CNMI leaders, both public and private, should recall that the U.S. House of Representatives Sub-Committee on Insular Affairs conducted a historic hearing on Saipan on Aug. 15, 2007 regarding the proposed federal immigration takeover. And local concerns were raised with the Subcommittee regarding the provisions of the proposed federal law. The House Subcommittee on Insular Affair, composed almost entirely of the non-voting delegates from Guam, the Virgin Islands, and American Samoa, heard the concerns raised by the people of the CNMI who submitted testimonies or personally testified. But the die was already cast that the CNMI will be treated just like any member of the American political family with respect to immigration matters. The CNMI nonresident workers program, in particular, was targeted for phasing out, albeit gradually under federal control. We are now witnessing that federal objective. And our leaders are alarmed that unless there are sufficient workers to service the visitor and casino industries, the economy of the CNMI will move at a snail’s pace.
So today, and for the last several years, the CNMI continues to ask the federal government to extend (if not allow more foreign workers under) the CW program. But the U.S. Department of Homeland Security, which is responsible for immigration matters, cannot do anything that the Act does not permit. In other words, the issue of CNMI nonresident workers is a matter completely under the control of Congress.

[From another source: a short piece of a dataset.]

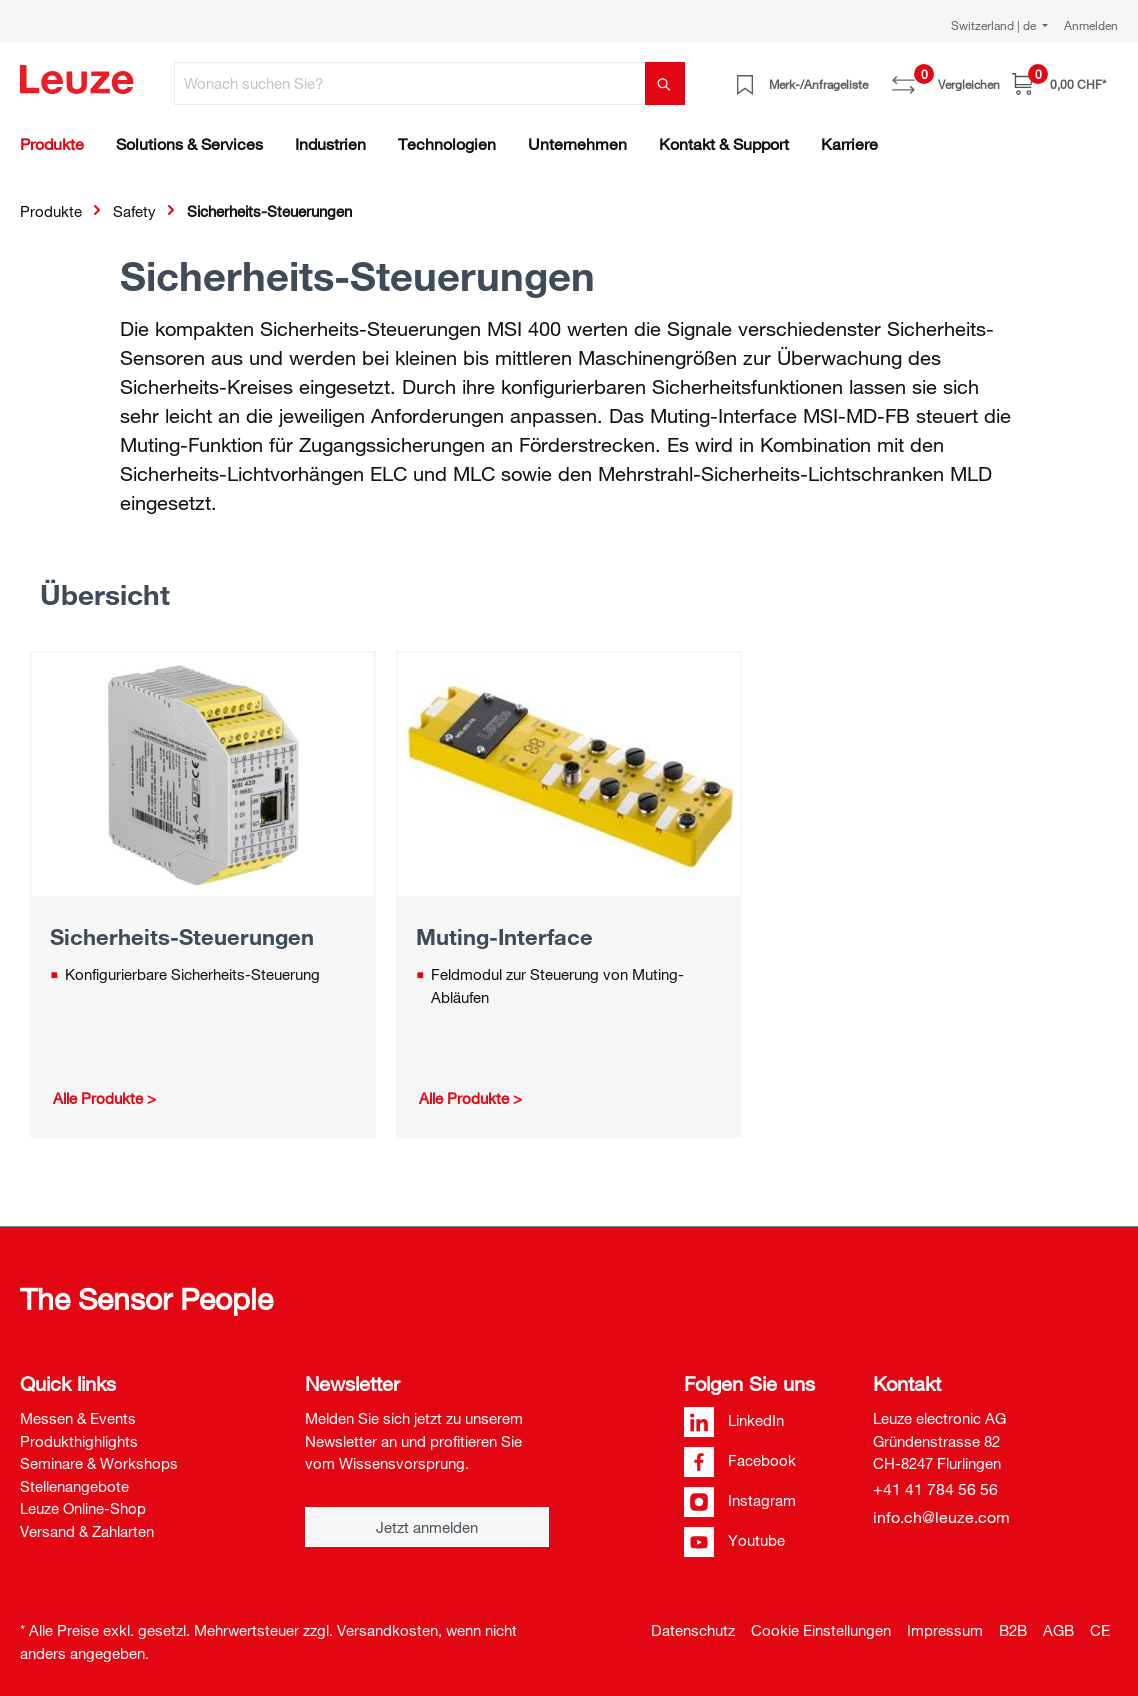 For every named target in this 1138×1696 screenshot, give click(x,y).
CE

To make matters worse, 2016 is probably the worst year to raise the CW issue because of the highly emotional partisan divide now present in Congress over the larger issue of national immigration control. The 11 million undocumented aliens in the United States themselves have yet to be accorded any legal relief to their plight that they may also be deported. So this is a hotly and emotionally contested issue during this U.S. presidential-election year. And, as we should know by now, the CNMI does not have any political clout in the national political scheme.
The chances, therefore, of the CNMI getting another extension or being given a nonresident worker exception this year and next year are, for all practical purpose, wishful thinking. The honeymoon period between the United States and the CNMI (as a favorite but stubborn child under the U.S. flag) ended in 2008, and CNMI leaders have to start accepting this fact.